Cli-fi or climate fiction explores the impact of environmental issues, especially climate change and global warming. It can contain elements of sci-fi and dystopian fiction but is more often set in the real world or the near future.

Cli-fi stories are speculative but also scientifically grounded. They address topics such as rising sea levels, resource scarcity, extreme weather changes, and other climate-related issues that can cause societal collapse. 

Paolo Bacigalupi’s The Windup Girl is an example of this. In this book’s world, global warming has raised the world’s sea levels, carbon fuel sources have been depleted, and bioterrorism has ruined almost all of agriculture.

6. Bizarro Fiction

As its name suggests, bizarro fiction is a genre dedicated to the bizarre and unusual. It uses elements of absurdism, satire, and the grotesque to subvert literary traditions and create works that are just plain weird.

As to what constitutes such a work, Rose O’Keefe of Eraserhead Press states that: “Basically, if an audience enjoys a book or film primarily because of its weirdness, then it is Bizarro. Weirdness might not be the work’s only appealing quality, but it is the major one.”

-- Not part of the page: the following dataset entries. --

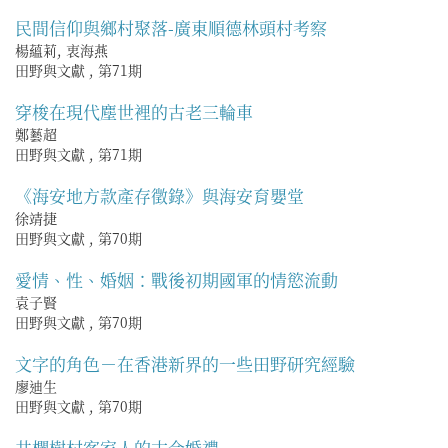
民間信仰與鄉村聚落-廣東順德林頭村考察
楊蘊莉, 衷海燕
田野與文獻
,
第71期
穿梭在現代塵世裡的古老三輪車
鄭藝超
田野與文獻
,
第71期
《海安地方款產存徵錄》與海安育嬰堂
徐靖捷
田野與文獻
,
第70期
愛情、性、婚姻：戰後初期國軍的情慾流動
袁子賢
田野與文獻
,
第70期
文字的角色－在香港新界的一些田野研究經驗
廖迪生
田野與文獻
,
第70期
井欄樹村客家人的古今婚禮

One example is Kevin L. Donihe’s House of Houses, where a man falls in love with his house and decides to marry it, only for a “house holocaust” to occur just before their wedding.

7. Twitterature

Twitterature, or Twitter fiction, is a genre that uses Twitter as its platform for prose and poetry. It was popularized by Alexander Aciman and Emmett Rensin, who wrote a book of the same name, containing the best works of fiction on the platform.

It’s a type of constrained writing where authors try to fit a story within Twitter’s character limit per tweet (currently at 280 characters). Here’s a list of famous authors trying their hand at this when Twitter’s limit was still at a measly 140 characters.

8. Wuxia

Though rising in popularity in recent years, wuxia stories are still quite niche compared to other genres. Wuxia, meaning martial heroes, is Chinese literature that focuses on martial artists, their lives, and adventures in ancient China or a similar setting. 

It’s important to note that while this genre does exaggerate martial prowess, it never crosses over to anything magical or supernatural. Martial stories containing these elements are closer to Xianxia, another Chinese genre.

One example of wuxia is Jin Yong’s A Hero Reborn. Set in ancient China where kung-fu is equivalent to magic, a bumbling man must overcome many challenges and face his destiny.

9. Fantasy of Manners

Fantasy of Manners blends together two genres: fantasy and the comedy of manners. It has a strong emphasis on societal elements and takes place in a fantasy world or a historical society (often aristocratic in nature) with fantastical elements. 

So while magic and fantasy races do exist, the main focus is on battles of wit, etiquette, and social structures. Conflicts tend to have lower stakes, having social consequences instead of death or destruction.

Ellen Kushner’s Swordpoint is this genre’s defining work. A master swordsman is hired to kill an opponent in a duel, which drags him into the middle of a deadly, political battle.

10. Canadiana

Canadiana is much like the Americana genre, just that it explores themes that are distinctly Canadian instead of American. It could also mean works that may not deal with Canada or Canadians, but were written by someone who has been Canadian at some point.

Lucy Maud Montgomery’s Anne of Green Gables has been retroactively described as Canadiana. An orphan girl is mistakenly sent to a farm in the town of Avonlea on Prince Edward Island, Canada. There, she explores the Canadian landscapes while finding a place to belong.

Reading Obscure Fiction

Most people are only familiar with a few literary genres, and their knowledge is largely limited to the biggest ones out there. But genres, being as they are, can be extremely fluid.

This fluidity, and a writer’s constant need to push the boundaries of literature, gives birth to new genres. Two or more genres get mashed together, or someone creates an offshoot of an offshoot. 

The result? An extremely niche genre, which can, admittedly, be odd at times. However, if you’re currently looking to widen your reading list, these obscure genres might just be your answer.